Free Access
Issue
A&A
Volume 627, July 2019
Article Number A41
Number of page(s) 7
Section Atomic, molecular, and nuclear data
DOI https://doi.org/10.1051/0004-6361/201935579
Published online 28 June 2019

© ESO 2019

1. Introduction

Sulfur (S) is of importance for astrophysics as one of the constituents of interstellar dust. The studies of the interstellar grains, extracted from the interplanetary dust particles embedded in meteorites, show that sulfur is often included into interstellar silicates (Bradley et al. 1999). Astronomical silicates are one of the fundamental building blocks from which the solar system is assumed to be formed. In addition, sulfur is considered to be one of the tools to study the evolutionary stages of massive stars (Kahane et al. 1988).

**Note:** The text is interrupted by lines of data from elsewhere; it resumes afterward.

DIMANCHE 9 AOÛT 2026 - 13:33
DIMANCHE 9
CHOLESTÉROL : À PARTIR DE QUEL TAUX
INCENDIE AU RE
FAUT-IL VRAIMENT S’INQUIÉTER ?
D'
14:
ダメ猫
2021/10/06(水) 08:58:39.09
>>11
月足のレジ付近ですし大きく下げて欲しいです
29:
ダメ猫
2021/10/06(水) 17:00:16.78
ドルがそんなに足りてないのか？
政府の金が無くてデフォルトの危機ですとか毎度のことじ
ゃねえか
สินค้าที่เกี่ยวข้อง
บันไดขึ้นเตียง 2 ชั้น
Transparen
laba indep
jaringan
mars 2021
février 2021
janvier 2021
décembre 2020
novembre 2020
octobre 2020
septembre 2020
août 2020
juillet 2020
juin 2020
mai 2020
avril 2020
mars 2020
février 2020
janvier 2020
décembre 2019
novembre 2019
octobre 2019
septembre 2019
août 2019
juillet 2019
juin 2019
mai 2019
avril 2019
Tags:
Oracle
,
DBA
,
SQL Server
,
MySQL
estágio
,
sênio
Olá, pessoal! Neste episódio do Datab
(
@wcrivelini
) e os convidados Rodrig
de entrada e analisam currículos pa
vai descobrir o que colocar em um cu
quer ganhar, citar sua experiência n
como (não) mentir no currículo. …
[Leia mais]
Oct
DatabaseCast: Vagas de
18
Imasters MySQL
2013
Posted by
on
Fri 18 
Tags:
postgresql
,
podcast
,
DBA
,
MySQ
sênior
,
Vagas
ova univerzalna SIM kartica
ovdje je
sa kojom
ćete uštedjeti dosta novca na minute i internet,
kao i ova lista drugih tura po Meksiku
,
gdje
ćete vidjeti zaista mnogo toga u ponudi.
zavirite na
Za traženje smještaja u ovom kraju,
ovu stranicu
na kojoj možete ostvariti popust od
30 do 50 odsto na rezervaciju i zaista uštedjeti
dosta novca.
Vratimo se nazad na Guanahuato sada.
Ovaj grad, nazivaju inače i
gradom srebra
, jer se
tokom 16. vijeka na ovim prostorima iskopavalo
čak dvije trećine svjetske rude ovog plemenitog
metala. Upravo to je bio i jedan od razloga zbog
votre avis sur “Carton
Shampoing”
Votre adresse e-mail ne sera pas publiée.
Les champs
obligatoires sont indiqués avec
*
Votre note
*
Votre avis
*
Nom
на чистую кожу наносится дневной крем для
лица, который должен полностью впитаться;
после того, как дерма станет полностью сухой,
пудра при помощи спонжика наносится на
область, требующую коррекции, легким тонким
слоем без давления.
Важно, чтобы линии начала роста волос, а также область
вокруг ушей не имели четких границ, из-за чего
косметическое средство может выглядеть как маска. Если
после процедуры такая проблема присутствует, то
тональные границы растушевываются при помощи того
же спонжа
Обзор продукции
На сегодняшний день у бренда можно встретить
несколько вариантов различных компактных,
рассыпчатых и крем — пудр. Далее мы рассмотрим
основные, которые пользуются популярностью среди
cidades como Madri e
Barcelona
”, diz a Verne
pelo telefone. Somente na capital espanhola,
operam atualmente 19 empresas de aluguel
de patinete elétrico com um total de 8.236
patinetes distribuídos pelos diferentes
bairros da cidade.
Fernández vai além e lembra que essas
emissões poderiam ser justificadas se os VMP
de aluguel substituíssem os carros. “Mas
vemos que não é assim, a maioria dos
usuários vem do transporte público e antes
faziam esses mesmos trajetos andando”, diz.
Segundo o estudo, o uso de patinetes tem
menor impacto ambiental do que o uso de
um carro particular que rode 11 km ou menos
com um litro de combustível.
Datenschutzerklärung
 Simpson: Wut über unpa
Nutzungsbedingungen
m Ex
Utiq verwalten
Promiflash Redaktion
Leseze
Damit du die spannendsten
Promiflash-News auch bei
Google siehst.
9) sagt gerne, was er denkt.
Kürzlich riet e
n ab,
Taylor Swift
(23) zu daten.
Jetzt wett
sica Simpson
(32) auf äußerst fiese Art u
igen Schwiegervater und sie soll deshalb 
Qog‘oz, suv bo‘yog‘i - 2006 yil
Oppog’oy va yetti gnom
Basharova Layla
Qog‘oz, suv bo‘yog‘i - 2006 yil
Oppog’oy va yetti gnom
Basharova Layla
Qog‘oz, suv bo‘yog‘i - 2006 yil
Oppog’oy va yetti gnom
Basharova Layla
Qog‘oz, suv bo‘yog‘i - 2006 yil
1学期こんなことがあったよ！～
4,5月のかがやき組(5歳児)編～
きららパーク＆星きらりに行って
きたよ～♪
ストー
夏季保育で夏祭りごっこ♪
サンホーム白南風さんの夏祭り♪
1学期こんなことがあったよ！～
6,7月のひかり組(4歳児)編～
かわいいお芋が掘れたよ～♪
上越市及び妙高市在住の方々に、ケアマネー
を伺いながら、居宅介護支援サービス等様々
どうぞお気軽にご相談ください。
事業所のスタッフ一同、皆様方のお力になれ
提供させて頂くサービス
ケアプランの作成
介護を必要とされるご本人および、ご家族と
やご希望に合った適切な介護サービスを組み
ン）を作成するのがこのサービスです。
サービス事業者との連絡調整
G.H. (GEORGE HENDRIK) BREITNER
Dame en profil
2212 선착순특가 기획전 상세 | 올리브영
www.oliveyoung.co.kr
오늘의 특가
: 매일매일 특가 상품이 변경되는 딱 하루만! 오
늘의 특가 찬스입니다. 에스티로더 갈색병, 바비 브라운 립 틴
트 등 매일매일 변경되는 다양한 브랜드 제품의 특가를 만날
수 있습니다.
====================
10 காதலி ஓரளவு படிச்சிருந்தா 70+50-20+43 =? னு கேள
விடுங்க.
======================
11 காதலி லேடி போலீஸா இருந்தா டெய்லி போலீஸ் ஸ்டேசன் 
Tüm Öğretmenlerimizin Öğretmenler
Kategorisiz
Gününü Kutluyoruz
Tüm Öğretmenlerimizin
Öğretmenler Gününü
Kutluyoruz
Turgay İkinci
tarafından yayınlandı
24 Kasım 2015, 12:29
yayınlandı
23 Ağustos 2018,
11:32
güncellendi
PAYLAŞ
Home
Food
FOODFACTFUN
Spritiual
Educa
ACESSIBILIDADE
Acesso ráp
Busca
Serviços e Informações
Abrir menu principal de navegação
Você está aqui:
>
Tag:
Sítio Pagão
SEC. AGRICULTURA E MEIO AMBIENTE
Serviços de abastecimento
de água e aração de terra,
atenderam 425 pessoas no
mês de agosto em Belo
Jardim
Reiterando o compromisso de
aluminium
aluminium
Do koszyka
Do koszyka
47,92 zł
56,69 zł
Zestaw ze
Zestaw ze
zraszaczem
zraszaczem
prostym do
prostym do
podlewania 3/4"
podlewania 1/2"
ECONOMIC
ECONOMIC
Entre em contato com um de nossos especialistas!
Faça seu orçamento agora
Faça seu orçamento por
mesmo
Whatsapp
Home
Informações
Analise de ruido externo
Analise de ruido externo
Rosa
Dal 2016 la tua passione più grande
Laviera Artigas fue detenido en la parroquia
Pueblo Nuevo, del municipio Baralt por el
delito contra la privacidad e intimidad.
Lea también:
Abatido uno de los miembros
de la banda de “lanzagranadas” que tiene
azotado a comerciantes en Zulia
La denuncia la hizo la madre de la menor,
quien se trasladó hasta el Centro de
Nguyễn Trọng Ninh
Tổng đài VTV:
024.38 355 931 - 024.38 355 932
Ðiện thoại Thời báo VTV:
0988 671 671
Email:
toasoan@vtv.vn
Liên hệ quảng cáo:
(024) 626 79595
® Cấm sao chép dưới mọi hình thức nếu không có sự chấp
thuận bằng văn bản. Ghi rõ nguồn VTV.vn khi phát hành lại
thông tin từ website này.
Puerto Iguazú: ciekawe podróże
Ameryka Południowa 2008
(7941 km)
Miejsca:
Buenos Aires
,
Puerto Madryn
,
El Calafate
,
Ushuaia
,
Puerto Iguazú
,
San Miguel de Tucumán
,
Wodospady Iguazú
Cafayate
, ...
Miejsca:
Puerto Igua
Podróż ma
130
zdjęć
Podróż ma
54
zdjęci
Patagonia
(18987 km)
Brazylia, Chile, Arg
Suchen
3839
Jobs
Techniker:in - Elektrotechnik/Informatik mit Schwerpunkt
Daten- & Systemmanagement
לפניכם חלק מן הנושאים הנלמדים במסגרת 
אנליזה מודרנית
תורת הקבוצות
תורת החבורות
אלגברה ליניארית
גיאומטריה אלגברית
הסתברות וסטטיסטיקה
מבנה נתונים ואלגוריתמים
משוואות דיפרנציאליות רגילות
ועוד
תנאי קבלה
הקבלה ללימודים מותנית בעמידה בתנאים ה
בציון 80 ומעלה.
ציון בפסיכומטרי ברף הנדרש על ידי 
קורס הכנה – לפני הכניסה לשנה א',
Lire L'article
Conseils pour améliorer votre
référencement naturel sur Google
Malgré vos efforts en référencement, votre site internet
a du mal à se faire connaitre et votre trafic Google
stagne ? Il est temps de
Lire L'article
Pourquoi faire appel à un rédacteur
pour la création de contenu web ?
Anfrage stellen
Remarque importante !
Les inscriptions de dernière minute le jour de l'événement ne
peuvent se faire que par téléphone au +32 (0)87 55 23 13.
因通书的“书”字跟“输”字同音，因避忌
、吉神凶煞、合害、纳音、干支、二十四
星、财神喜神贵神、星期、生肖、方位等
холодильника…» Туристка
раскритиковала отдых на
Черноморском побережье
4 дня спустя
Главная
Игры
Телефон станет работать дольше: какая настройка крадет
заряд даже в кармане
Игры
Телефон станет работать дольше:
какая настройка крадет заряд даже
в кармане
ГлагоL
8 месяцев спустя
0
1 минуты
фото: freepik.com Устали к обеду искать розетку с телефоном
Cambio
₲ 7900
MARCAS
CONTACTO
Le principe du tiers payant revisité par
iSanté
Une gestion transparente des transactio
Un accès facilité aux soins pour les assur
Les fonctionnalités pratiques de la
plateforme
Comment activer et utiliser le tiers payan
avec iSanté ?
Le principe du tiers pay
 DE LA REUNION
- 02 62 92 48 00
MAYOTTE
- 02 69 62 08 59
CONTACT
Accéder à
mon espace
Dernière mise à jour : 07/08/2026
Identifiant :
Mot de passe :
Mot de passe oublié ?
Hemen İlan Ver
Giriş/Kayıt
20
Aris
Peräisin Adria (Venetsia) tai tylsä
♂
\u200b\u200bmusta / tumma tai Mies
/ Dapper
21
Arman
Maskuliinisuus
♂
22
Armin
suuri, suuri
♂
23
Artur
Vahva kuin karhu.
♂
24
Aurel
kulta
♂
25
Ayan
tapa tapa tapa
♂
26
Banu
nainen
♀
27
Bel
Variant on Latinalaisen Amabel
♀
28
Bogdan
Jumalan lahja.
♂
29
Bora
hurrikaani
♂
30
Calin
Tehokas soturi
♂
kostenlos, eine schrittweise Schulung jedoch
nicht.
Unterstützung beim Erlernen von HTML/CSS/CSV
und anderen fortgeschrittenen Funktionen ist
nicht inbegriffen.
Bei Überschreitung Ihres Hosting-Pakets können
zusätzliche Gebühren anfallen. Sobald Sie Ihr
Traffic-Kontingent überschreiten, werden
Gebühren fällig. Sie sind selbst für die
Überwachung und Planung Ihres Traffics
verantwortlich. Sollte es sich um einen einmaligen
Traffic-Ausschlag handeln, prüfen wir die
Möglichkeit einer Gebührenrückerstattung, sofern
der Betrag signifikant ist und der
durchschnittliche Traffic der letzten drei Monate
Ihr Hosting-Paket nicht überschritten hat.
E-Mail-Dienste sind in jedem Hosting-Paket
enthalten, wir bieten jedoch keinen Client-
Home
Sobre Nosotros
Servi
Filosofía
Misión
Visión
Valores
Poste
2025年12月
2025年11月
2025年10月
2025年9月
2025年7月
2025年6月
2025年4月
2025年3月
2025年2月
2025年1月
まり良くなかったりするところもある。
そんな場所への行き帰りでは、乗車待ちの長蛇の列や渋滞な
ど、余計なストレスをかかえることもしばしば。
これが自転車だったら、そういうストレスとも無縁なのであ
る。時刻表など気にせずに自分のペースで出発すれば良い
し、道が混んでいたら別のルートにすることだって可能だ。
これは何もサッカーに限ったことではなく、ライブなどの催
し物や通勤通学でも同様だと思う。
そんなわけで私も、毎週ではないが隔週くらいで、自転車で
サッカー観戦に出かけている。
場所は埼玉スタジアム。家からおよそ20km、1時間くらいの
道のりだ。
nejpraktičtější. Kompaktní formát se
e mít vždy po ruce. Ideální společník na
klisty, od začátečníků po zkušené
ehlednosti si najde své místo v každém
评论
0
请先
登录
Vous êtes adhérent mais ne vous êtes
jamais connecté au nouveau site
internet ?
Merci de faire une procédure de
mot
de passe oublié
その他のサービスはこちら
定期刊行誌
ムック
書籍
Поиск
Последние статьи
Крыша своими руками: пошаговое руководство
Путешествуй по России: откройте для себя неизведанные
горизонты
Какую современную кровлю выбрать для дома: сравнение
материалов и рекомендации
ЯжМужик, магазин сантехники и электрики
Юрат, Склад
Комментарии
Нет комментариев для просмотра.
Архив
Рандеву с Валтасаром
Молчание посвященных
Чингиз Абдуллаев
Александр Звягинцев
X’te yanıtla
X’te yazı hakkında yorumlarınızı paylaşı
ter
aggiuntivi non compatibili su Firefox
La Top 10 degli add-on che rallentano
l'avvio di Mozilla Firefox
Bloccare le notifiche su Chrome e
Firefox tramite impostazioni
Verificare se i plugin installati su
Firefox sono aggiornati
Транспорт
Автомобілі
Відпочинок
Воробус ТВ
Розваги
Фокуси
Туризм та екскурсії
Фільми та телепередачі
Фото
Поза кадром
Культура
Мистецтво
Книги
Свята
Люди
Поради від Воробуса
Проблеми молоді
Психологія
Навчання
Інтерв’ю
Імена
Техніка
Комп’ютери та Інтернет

The sulfur-bearing molecule methyl mercaptan, CH3SH, plays an important role in interstellar chemistry and potentially in planetary atmospheres (Vance et al. 2011). It is abundant in some astronomical sources and was first detected in Sgr B2 (Turner 1977). The molecule was observed later toward the high-mass star-forming region G327.3−0.6 (Gibb et al. 2000). Recently, methyl mercaptan was observed in molecular line surveys carried out with the Atacama Millimeter/submillimeter Array (ALMA) towards Sgr B2(N2) (Müller et al. 2016; Belloche et al. 2016) at levels that make detection of its 34S isotopic species promising. The terrestrial abundance of the second-most abundant stable sulfur isotope 34S is 4.21%. Investigation of the 34S isotopolog and its detection in the interstellar medium will provide additional information on the 32S/34S abundance ratio, which is of interest for investigation of stellar nucleosynthesis and thus Galactic chemical evolution. With the increased sensitivity and resolution of the ALMA telescope, a large number of new unknown lines is observed compared to the past. A considerable portion of the unknown lines belongs to high rotational or vibrational (including torsional) states of known molecules, as well as to their isotopologs, with CH334SH being a potential contributor.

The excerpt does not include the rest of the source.